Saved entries
########
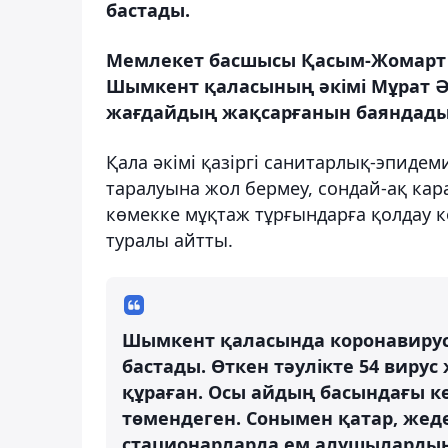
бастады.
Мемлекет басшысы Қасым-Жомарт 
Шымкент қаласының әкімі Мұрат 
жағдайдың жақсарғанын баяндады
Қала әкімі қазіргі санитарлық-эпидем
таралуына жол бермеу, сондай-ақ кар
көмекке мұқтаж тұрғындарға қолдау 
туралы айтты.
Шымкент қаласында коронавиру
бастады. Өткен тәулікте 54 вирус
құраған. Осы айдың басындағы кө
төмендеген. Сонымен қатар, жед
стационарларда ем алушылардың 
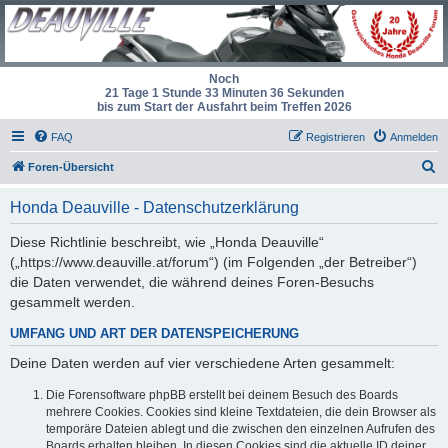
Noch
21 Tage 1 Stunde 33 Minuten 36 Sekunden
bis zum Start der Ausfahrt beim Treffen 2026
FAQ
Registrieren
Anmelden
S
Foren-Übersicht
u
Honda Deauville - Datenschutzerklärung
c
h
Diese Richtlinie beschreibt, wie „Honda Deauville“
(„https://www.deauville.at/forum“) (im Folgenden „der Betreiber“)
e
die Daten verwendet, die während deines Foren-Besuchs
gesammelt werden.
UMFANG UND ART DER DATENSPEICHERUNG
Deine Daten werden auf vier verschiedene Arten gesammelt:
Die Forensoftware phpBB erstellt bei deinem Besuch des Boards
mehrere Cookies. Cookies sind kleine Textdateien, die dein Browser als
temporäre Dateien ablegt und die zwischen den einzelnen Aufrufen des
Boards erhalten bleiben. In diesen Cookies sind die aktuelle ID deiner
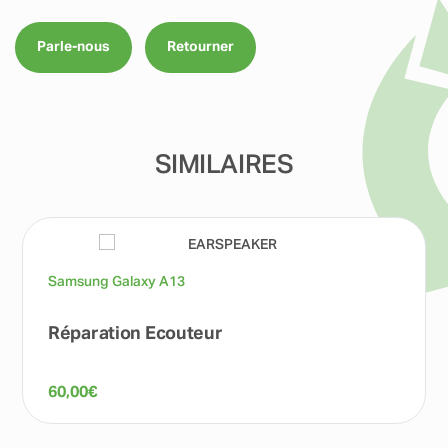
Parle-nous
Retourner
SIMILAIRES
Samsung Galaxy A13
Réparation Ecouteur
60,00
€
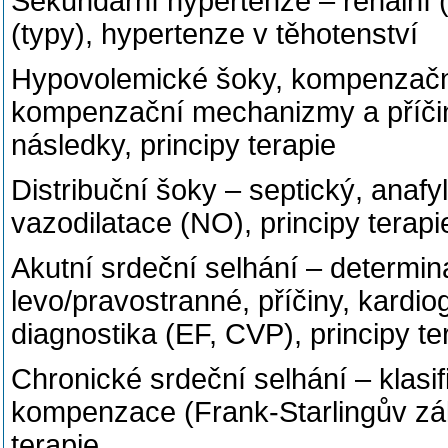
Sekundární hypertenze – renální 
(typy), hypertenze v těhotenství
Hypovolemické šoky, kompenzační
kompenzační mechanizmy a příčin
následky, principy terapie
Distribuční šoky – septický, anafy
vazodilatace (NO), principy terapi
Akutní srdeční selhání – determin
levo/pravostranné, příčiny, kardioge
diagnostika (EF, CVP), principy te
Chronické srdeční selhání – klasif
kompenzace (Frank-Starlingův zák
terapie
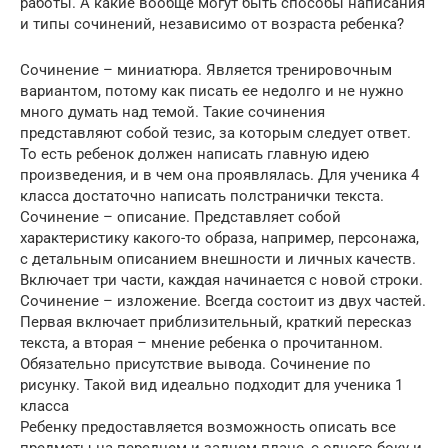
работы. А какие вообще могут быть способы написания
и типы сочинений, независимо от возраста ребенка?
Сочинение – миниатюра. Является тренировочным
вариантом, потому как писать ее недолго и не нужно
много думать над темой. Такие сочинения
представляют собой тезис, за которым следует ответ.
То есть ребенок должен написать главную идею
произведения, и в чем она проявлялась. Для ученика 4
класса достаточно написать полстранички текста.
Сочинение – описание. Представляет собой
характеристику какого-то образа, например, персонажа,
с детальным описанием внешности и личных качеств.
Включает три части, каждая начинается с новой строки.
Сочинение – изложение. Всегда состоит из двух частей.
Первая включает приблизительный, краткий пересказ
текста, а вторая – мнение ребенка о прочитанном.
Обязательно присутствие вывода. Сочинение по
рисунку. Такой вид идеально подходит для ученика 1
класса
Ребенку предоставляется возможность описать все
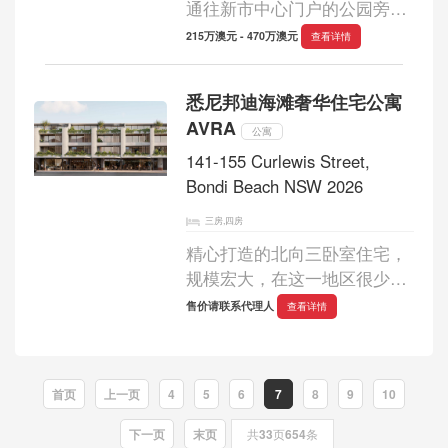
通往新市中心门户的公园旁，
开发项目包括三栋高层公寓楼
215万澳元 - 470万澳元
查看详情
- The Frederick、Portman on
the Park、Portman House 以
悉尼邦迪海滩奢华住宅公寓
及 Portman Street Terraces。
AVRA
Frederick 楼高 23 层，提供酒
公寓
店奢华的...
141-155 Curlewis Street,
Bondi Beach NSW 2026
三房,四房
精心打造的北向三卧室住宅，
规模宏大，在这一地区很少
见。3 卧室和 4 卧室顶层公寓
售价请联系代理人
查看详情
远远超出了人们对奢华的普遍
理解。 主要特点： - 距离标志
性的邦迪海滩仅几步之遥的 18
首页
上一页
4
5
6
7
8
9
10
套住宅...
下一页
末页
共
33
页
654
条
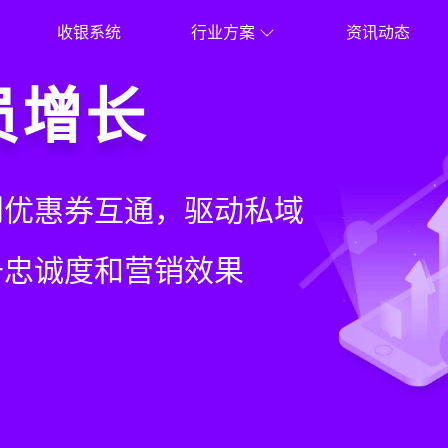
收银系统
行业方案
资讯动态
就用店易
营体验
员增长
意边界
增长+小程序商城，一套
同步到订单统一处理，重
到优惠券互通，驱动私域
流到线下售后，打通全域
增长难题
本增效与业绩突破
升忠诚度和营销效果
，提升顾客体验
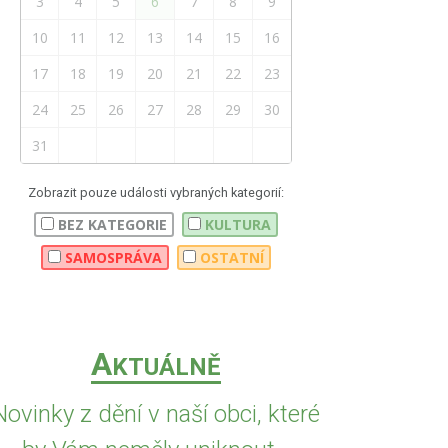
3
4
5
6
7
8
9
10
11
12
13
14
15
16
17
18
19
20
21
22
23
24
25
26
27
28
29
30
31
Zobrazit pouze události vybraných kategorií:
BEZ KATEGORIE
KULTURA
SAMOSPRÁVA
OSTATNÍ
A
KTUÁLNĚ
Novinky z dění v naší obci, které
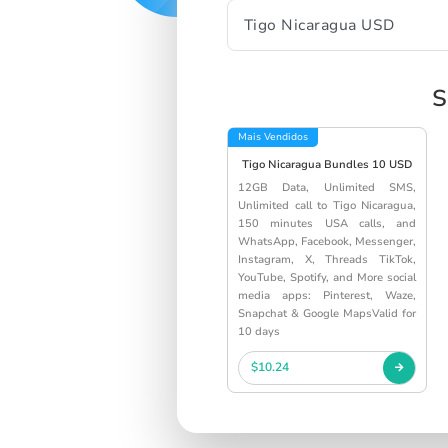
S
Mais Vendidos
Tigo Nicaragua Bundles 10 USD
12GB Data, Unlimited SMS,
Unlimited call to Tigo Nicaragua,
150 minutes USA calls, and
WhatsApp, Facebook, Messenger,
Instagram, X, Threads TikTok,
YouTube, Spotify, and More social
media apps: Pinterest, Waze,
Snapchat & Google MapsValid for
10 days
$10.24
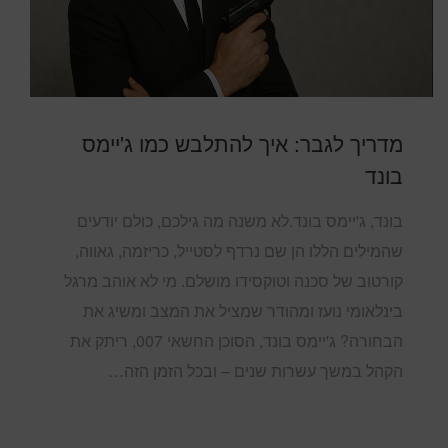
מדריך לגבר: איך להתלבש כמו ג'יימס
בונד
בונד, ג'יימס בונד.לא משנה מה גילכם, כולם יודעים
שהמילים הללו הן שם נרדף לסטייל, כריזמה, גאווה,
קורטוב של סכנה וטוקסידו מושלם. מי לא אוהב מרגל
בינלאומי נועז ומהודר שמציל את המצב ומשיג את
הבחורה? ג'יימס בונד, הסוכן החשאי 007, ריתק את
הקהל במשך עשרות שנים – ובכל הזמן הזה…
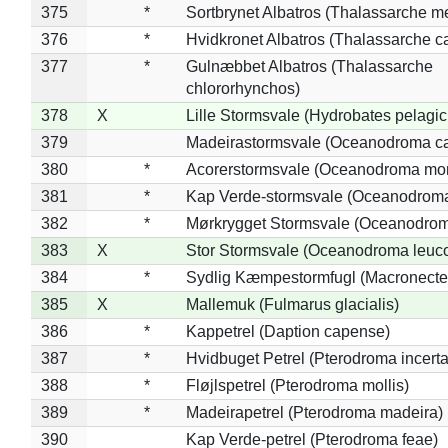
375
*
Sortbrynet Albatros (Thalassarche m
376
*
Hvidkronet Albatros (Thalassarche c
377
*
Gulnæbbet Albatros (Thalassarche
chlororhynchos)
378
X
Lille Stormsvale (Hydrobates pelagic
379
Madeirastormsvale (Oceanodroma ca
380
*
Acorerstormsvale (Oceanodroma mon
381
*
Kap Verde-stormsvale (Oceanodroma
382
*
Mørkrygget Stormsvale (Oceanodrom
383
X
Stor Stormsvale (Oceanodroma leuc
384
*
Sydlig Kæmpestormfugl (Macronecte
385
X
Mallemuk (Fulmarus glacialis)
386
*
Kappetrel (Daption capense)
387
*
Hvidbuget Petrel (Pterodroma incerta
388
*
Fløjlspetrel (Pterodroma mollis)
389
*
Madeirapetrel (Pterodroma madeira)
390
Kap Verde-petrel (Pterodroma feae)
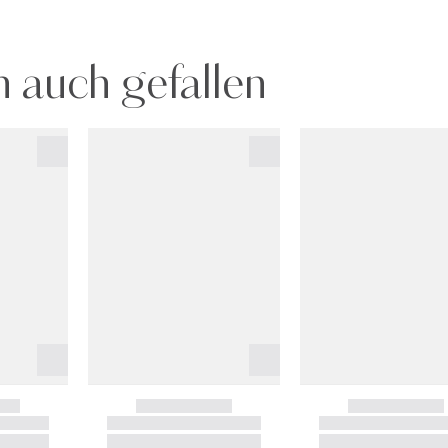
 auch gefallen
########
• About this exercise: Please write out all of the data verbatim, with no pictures in the copy.

• Exercise answer:
бастады.
Мемлекет басшысы Қасым-Жомарт 
Шымкент қаласының әкімі Мұрат 
жағдайдың жақсарғанын баяндады
Қала әкімі қазіргі санитарлық-эпидем
таралуына жол бермеу, сондай-ақ кар
көмекке мұқтаж тұрғындарға қолдау 
туралы айтты.
Шымкент қаласында коронавиру
бастады. Өткен тәулікте 54 вирус
құраған. Осы айдың басындағы кө
төмендеген. Сонымен қатар, жед
стационарларда ем алушылардың 
Noch
21 Tage 1 Stunde 33 Minuten 36 Sekunden
bis zum Start der Ausfahrt beim Treffen 2026
FAQ
Registrieren
Anmelden
S
Foren-Übersicht
u
Honda Deauville - Datenschutzerklärung
c
h
Diese Richtlinie beschreibt, wie „Honda Deauville“
(„https://www.deauville.at/forum“) (im Folgenden „der Betreiber“)
e
die Daten verwendet, die während deines Foren-Besuchs
gesammelt werden.
UMFANG UND ART DER DATENSPEICHERUNG
Deine Daten werden auf vier verschiedene Arten gesammelt:
Die Forensoftware phpBB erstellt bei deinem Besuch des Boards
mehrere Cookies. Cookies sind kleine Textdateien, die dein Browser als
temporäre Dateien ablegt und die zwischen den einzelnen Aufrufen des
Boards erhalten bleiben. In diesen Cookies sind die aktuelle ID deiner
Parle-nous
Retourner
SIMILAIRES
Samsung Galaxy A13
Réparation Ecouteur
60,00
€
Sekundární hypertenze – renální 
(typy), hypertenze v těhotenství
Hypovolemické šoky, kompenzační
kompenzační mechanizmy a příčin
následky, principy terapie
Distribuční šoky – septický, anafy
vazodilatace (NO), principy terapi
Akutní srdeční selhání – determin
levo/pravostranné, příčiny, kardioge
diagnostika (EF, CVP), principy te
Chronické srdeční selhání – klasif
kompenzace (Frank-Starlingův zák
terapie
работы. А какие вообще могут быть способы написания
и типы сочинений, независимо от возраста ребенка?
Сочинение – миниатюра. Является тренировочным
вариантом, потому как писать ее недолго и не нужно
много думать над темой. Такие сочинения
представляют собой тезис, за которым следует ответ.
То есть ребенок должен написать главную идею
произведения, и в чем она проявлялась. Для ученика 4
класса достаточно написать полстранички текста.
Сочинение – описание. Представляет собой
характеристику какого-то образа, например, персонажа,
с детальным описанием внешности и личных качеств.
Включает три части, каждая начинается с новой строки.
Сочинение – изложение. Всегда состоит из двух частей.
Первая включает приблизительный, краткий пересказ
текста, а вторая – мнение ребенка о прочитанном.
Обязательно присутствие вывода. Сочинение по
рисунку. Такой вид идеально подходит для ученика 1
класса
Ребенку предоставляется возможность описать все
通往新市中心门户的公园旁，
开发项目包括三栋高层公寓楼
215万澳元 - 470万澳元
查看详情
- The Frederick、Portman on
the Park、Portman House 以
悉尼邦迪海滩奢华住宅公寓
及 Portman Street Terraces。
AVRA
Frederick 楼高 23 层，提供酒
公寓
店奢华的...
141-155 Curlewis Street,
Bondi Beach NSW 2026
三房,四房
精心打造的北向三卧室住宅，
规模宏大，在这一地区很少
见。3 卧室和 4 卧室顶层公寓
售价请联系代理人
查看详情
远远超出了人们对奢华的普遍
理解。 主要特点： - 距离标志
性的邦迪海滩仅几步之遥的 18
首页
上一页
4
5
6
7
8
9
10
套住宅...
下一页
末页
共
33
页
654
条
收银系统
行业方案
资讯动态
就用店易
营体验
员增长
意边界
增长+小程序商城，一套
同步到订单统一处理，重
到优惠券互通，驱动私域
流到线下售后，打通全域
增长难题
本增效与业绩突破
升忠诚度和营销效果
，提升顾客体验
3
4
5
6
7
8
9
10
11
12
13
14
15
16
17
18
19
20
21
22
23
24
25
26
27
28
29
30
31
Zobrazit pouze události vybraných kategorií:
BEZ KATEGORIE
KULTURA
SAMOSPRÁVA
OSTATNÍ
A
KTUÁLNĚ
Novinky z dění v naší obci, které
S
Mais Vendidos
Tigo Nicaragua Bundles 10 USD
12GB Data, Unlimited SMS,
Unlimited call to Tigo Nicaragua,
150 minutes USA calls, and
WhatsApp, Facebook, Messenger,
Instagram, X, Threads TikTok,
YouTube, Spotify, and More social
media apps: Pinterest, Waze,
Snapchat & Google MapsValid for
10 days
$10.24
מדריך לגבר: איך להתלבש כמו ג'יימס
בונד
בונד, ג'יימס בונד.לא משנה מה גילכם, כולם יודעים
שהמילים הללו הן שם נרדף לסטייל, כריזמה, גאווה,
קורטוב של סכנה וטוקסידו מושלם. מי לא אוהב מרגל
בינלאומי נועז ומהודר שמציל את המצב ומשיג את
הבחורה? ג'יימס בונד, הסוכן החשאי 007, ריתק את
הקהל במשך עשרות שנים – ובכל הזמן הזה…
375
*
Sortbrynet Albatros (Thalassarche m
376
*
Hvidkronet Albatros (Thalassarche c
377
*
Gulnæbbet Albatros (Thalassarche
chlororhynchos)
378
X
Lille Stormsvale (Hydrobates pelagic
379
Madeirastormsvale (Oceanodroma ca
380
*
Acorerstormsvale (Oceanodroma mon
381
*
Kap Verde-stormsvale (Oceanodroma
382
*
Mørkrygget Stormsvale (Oceanodrom
383
X
Stor Stormsvale (Oceanodroma leuc
384
*
Sydlig Kæmpestormfugl (Macronecte
385
X
Mallemuk (Fulmarus glacialis)
386
*
Kappetrel (Daption capense)
387
*
Hvidbuget Petrel (Pterodroma incerta
388
*
Fløjlspetrel (Pterodroma mollis)
389
*
Madeirapetrel (Pterodroma madeira)
390
Kap Verde-petrel (Pterodroma feae)
 auch gefallen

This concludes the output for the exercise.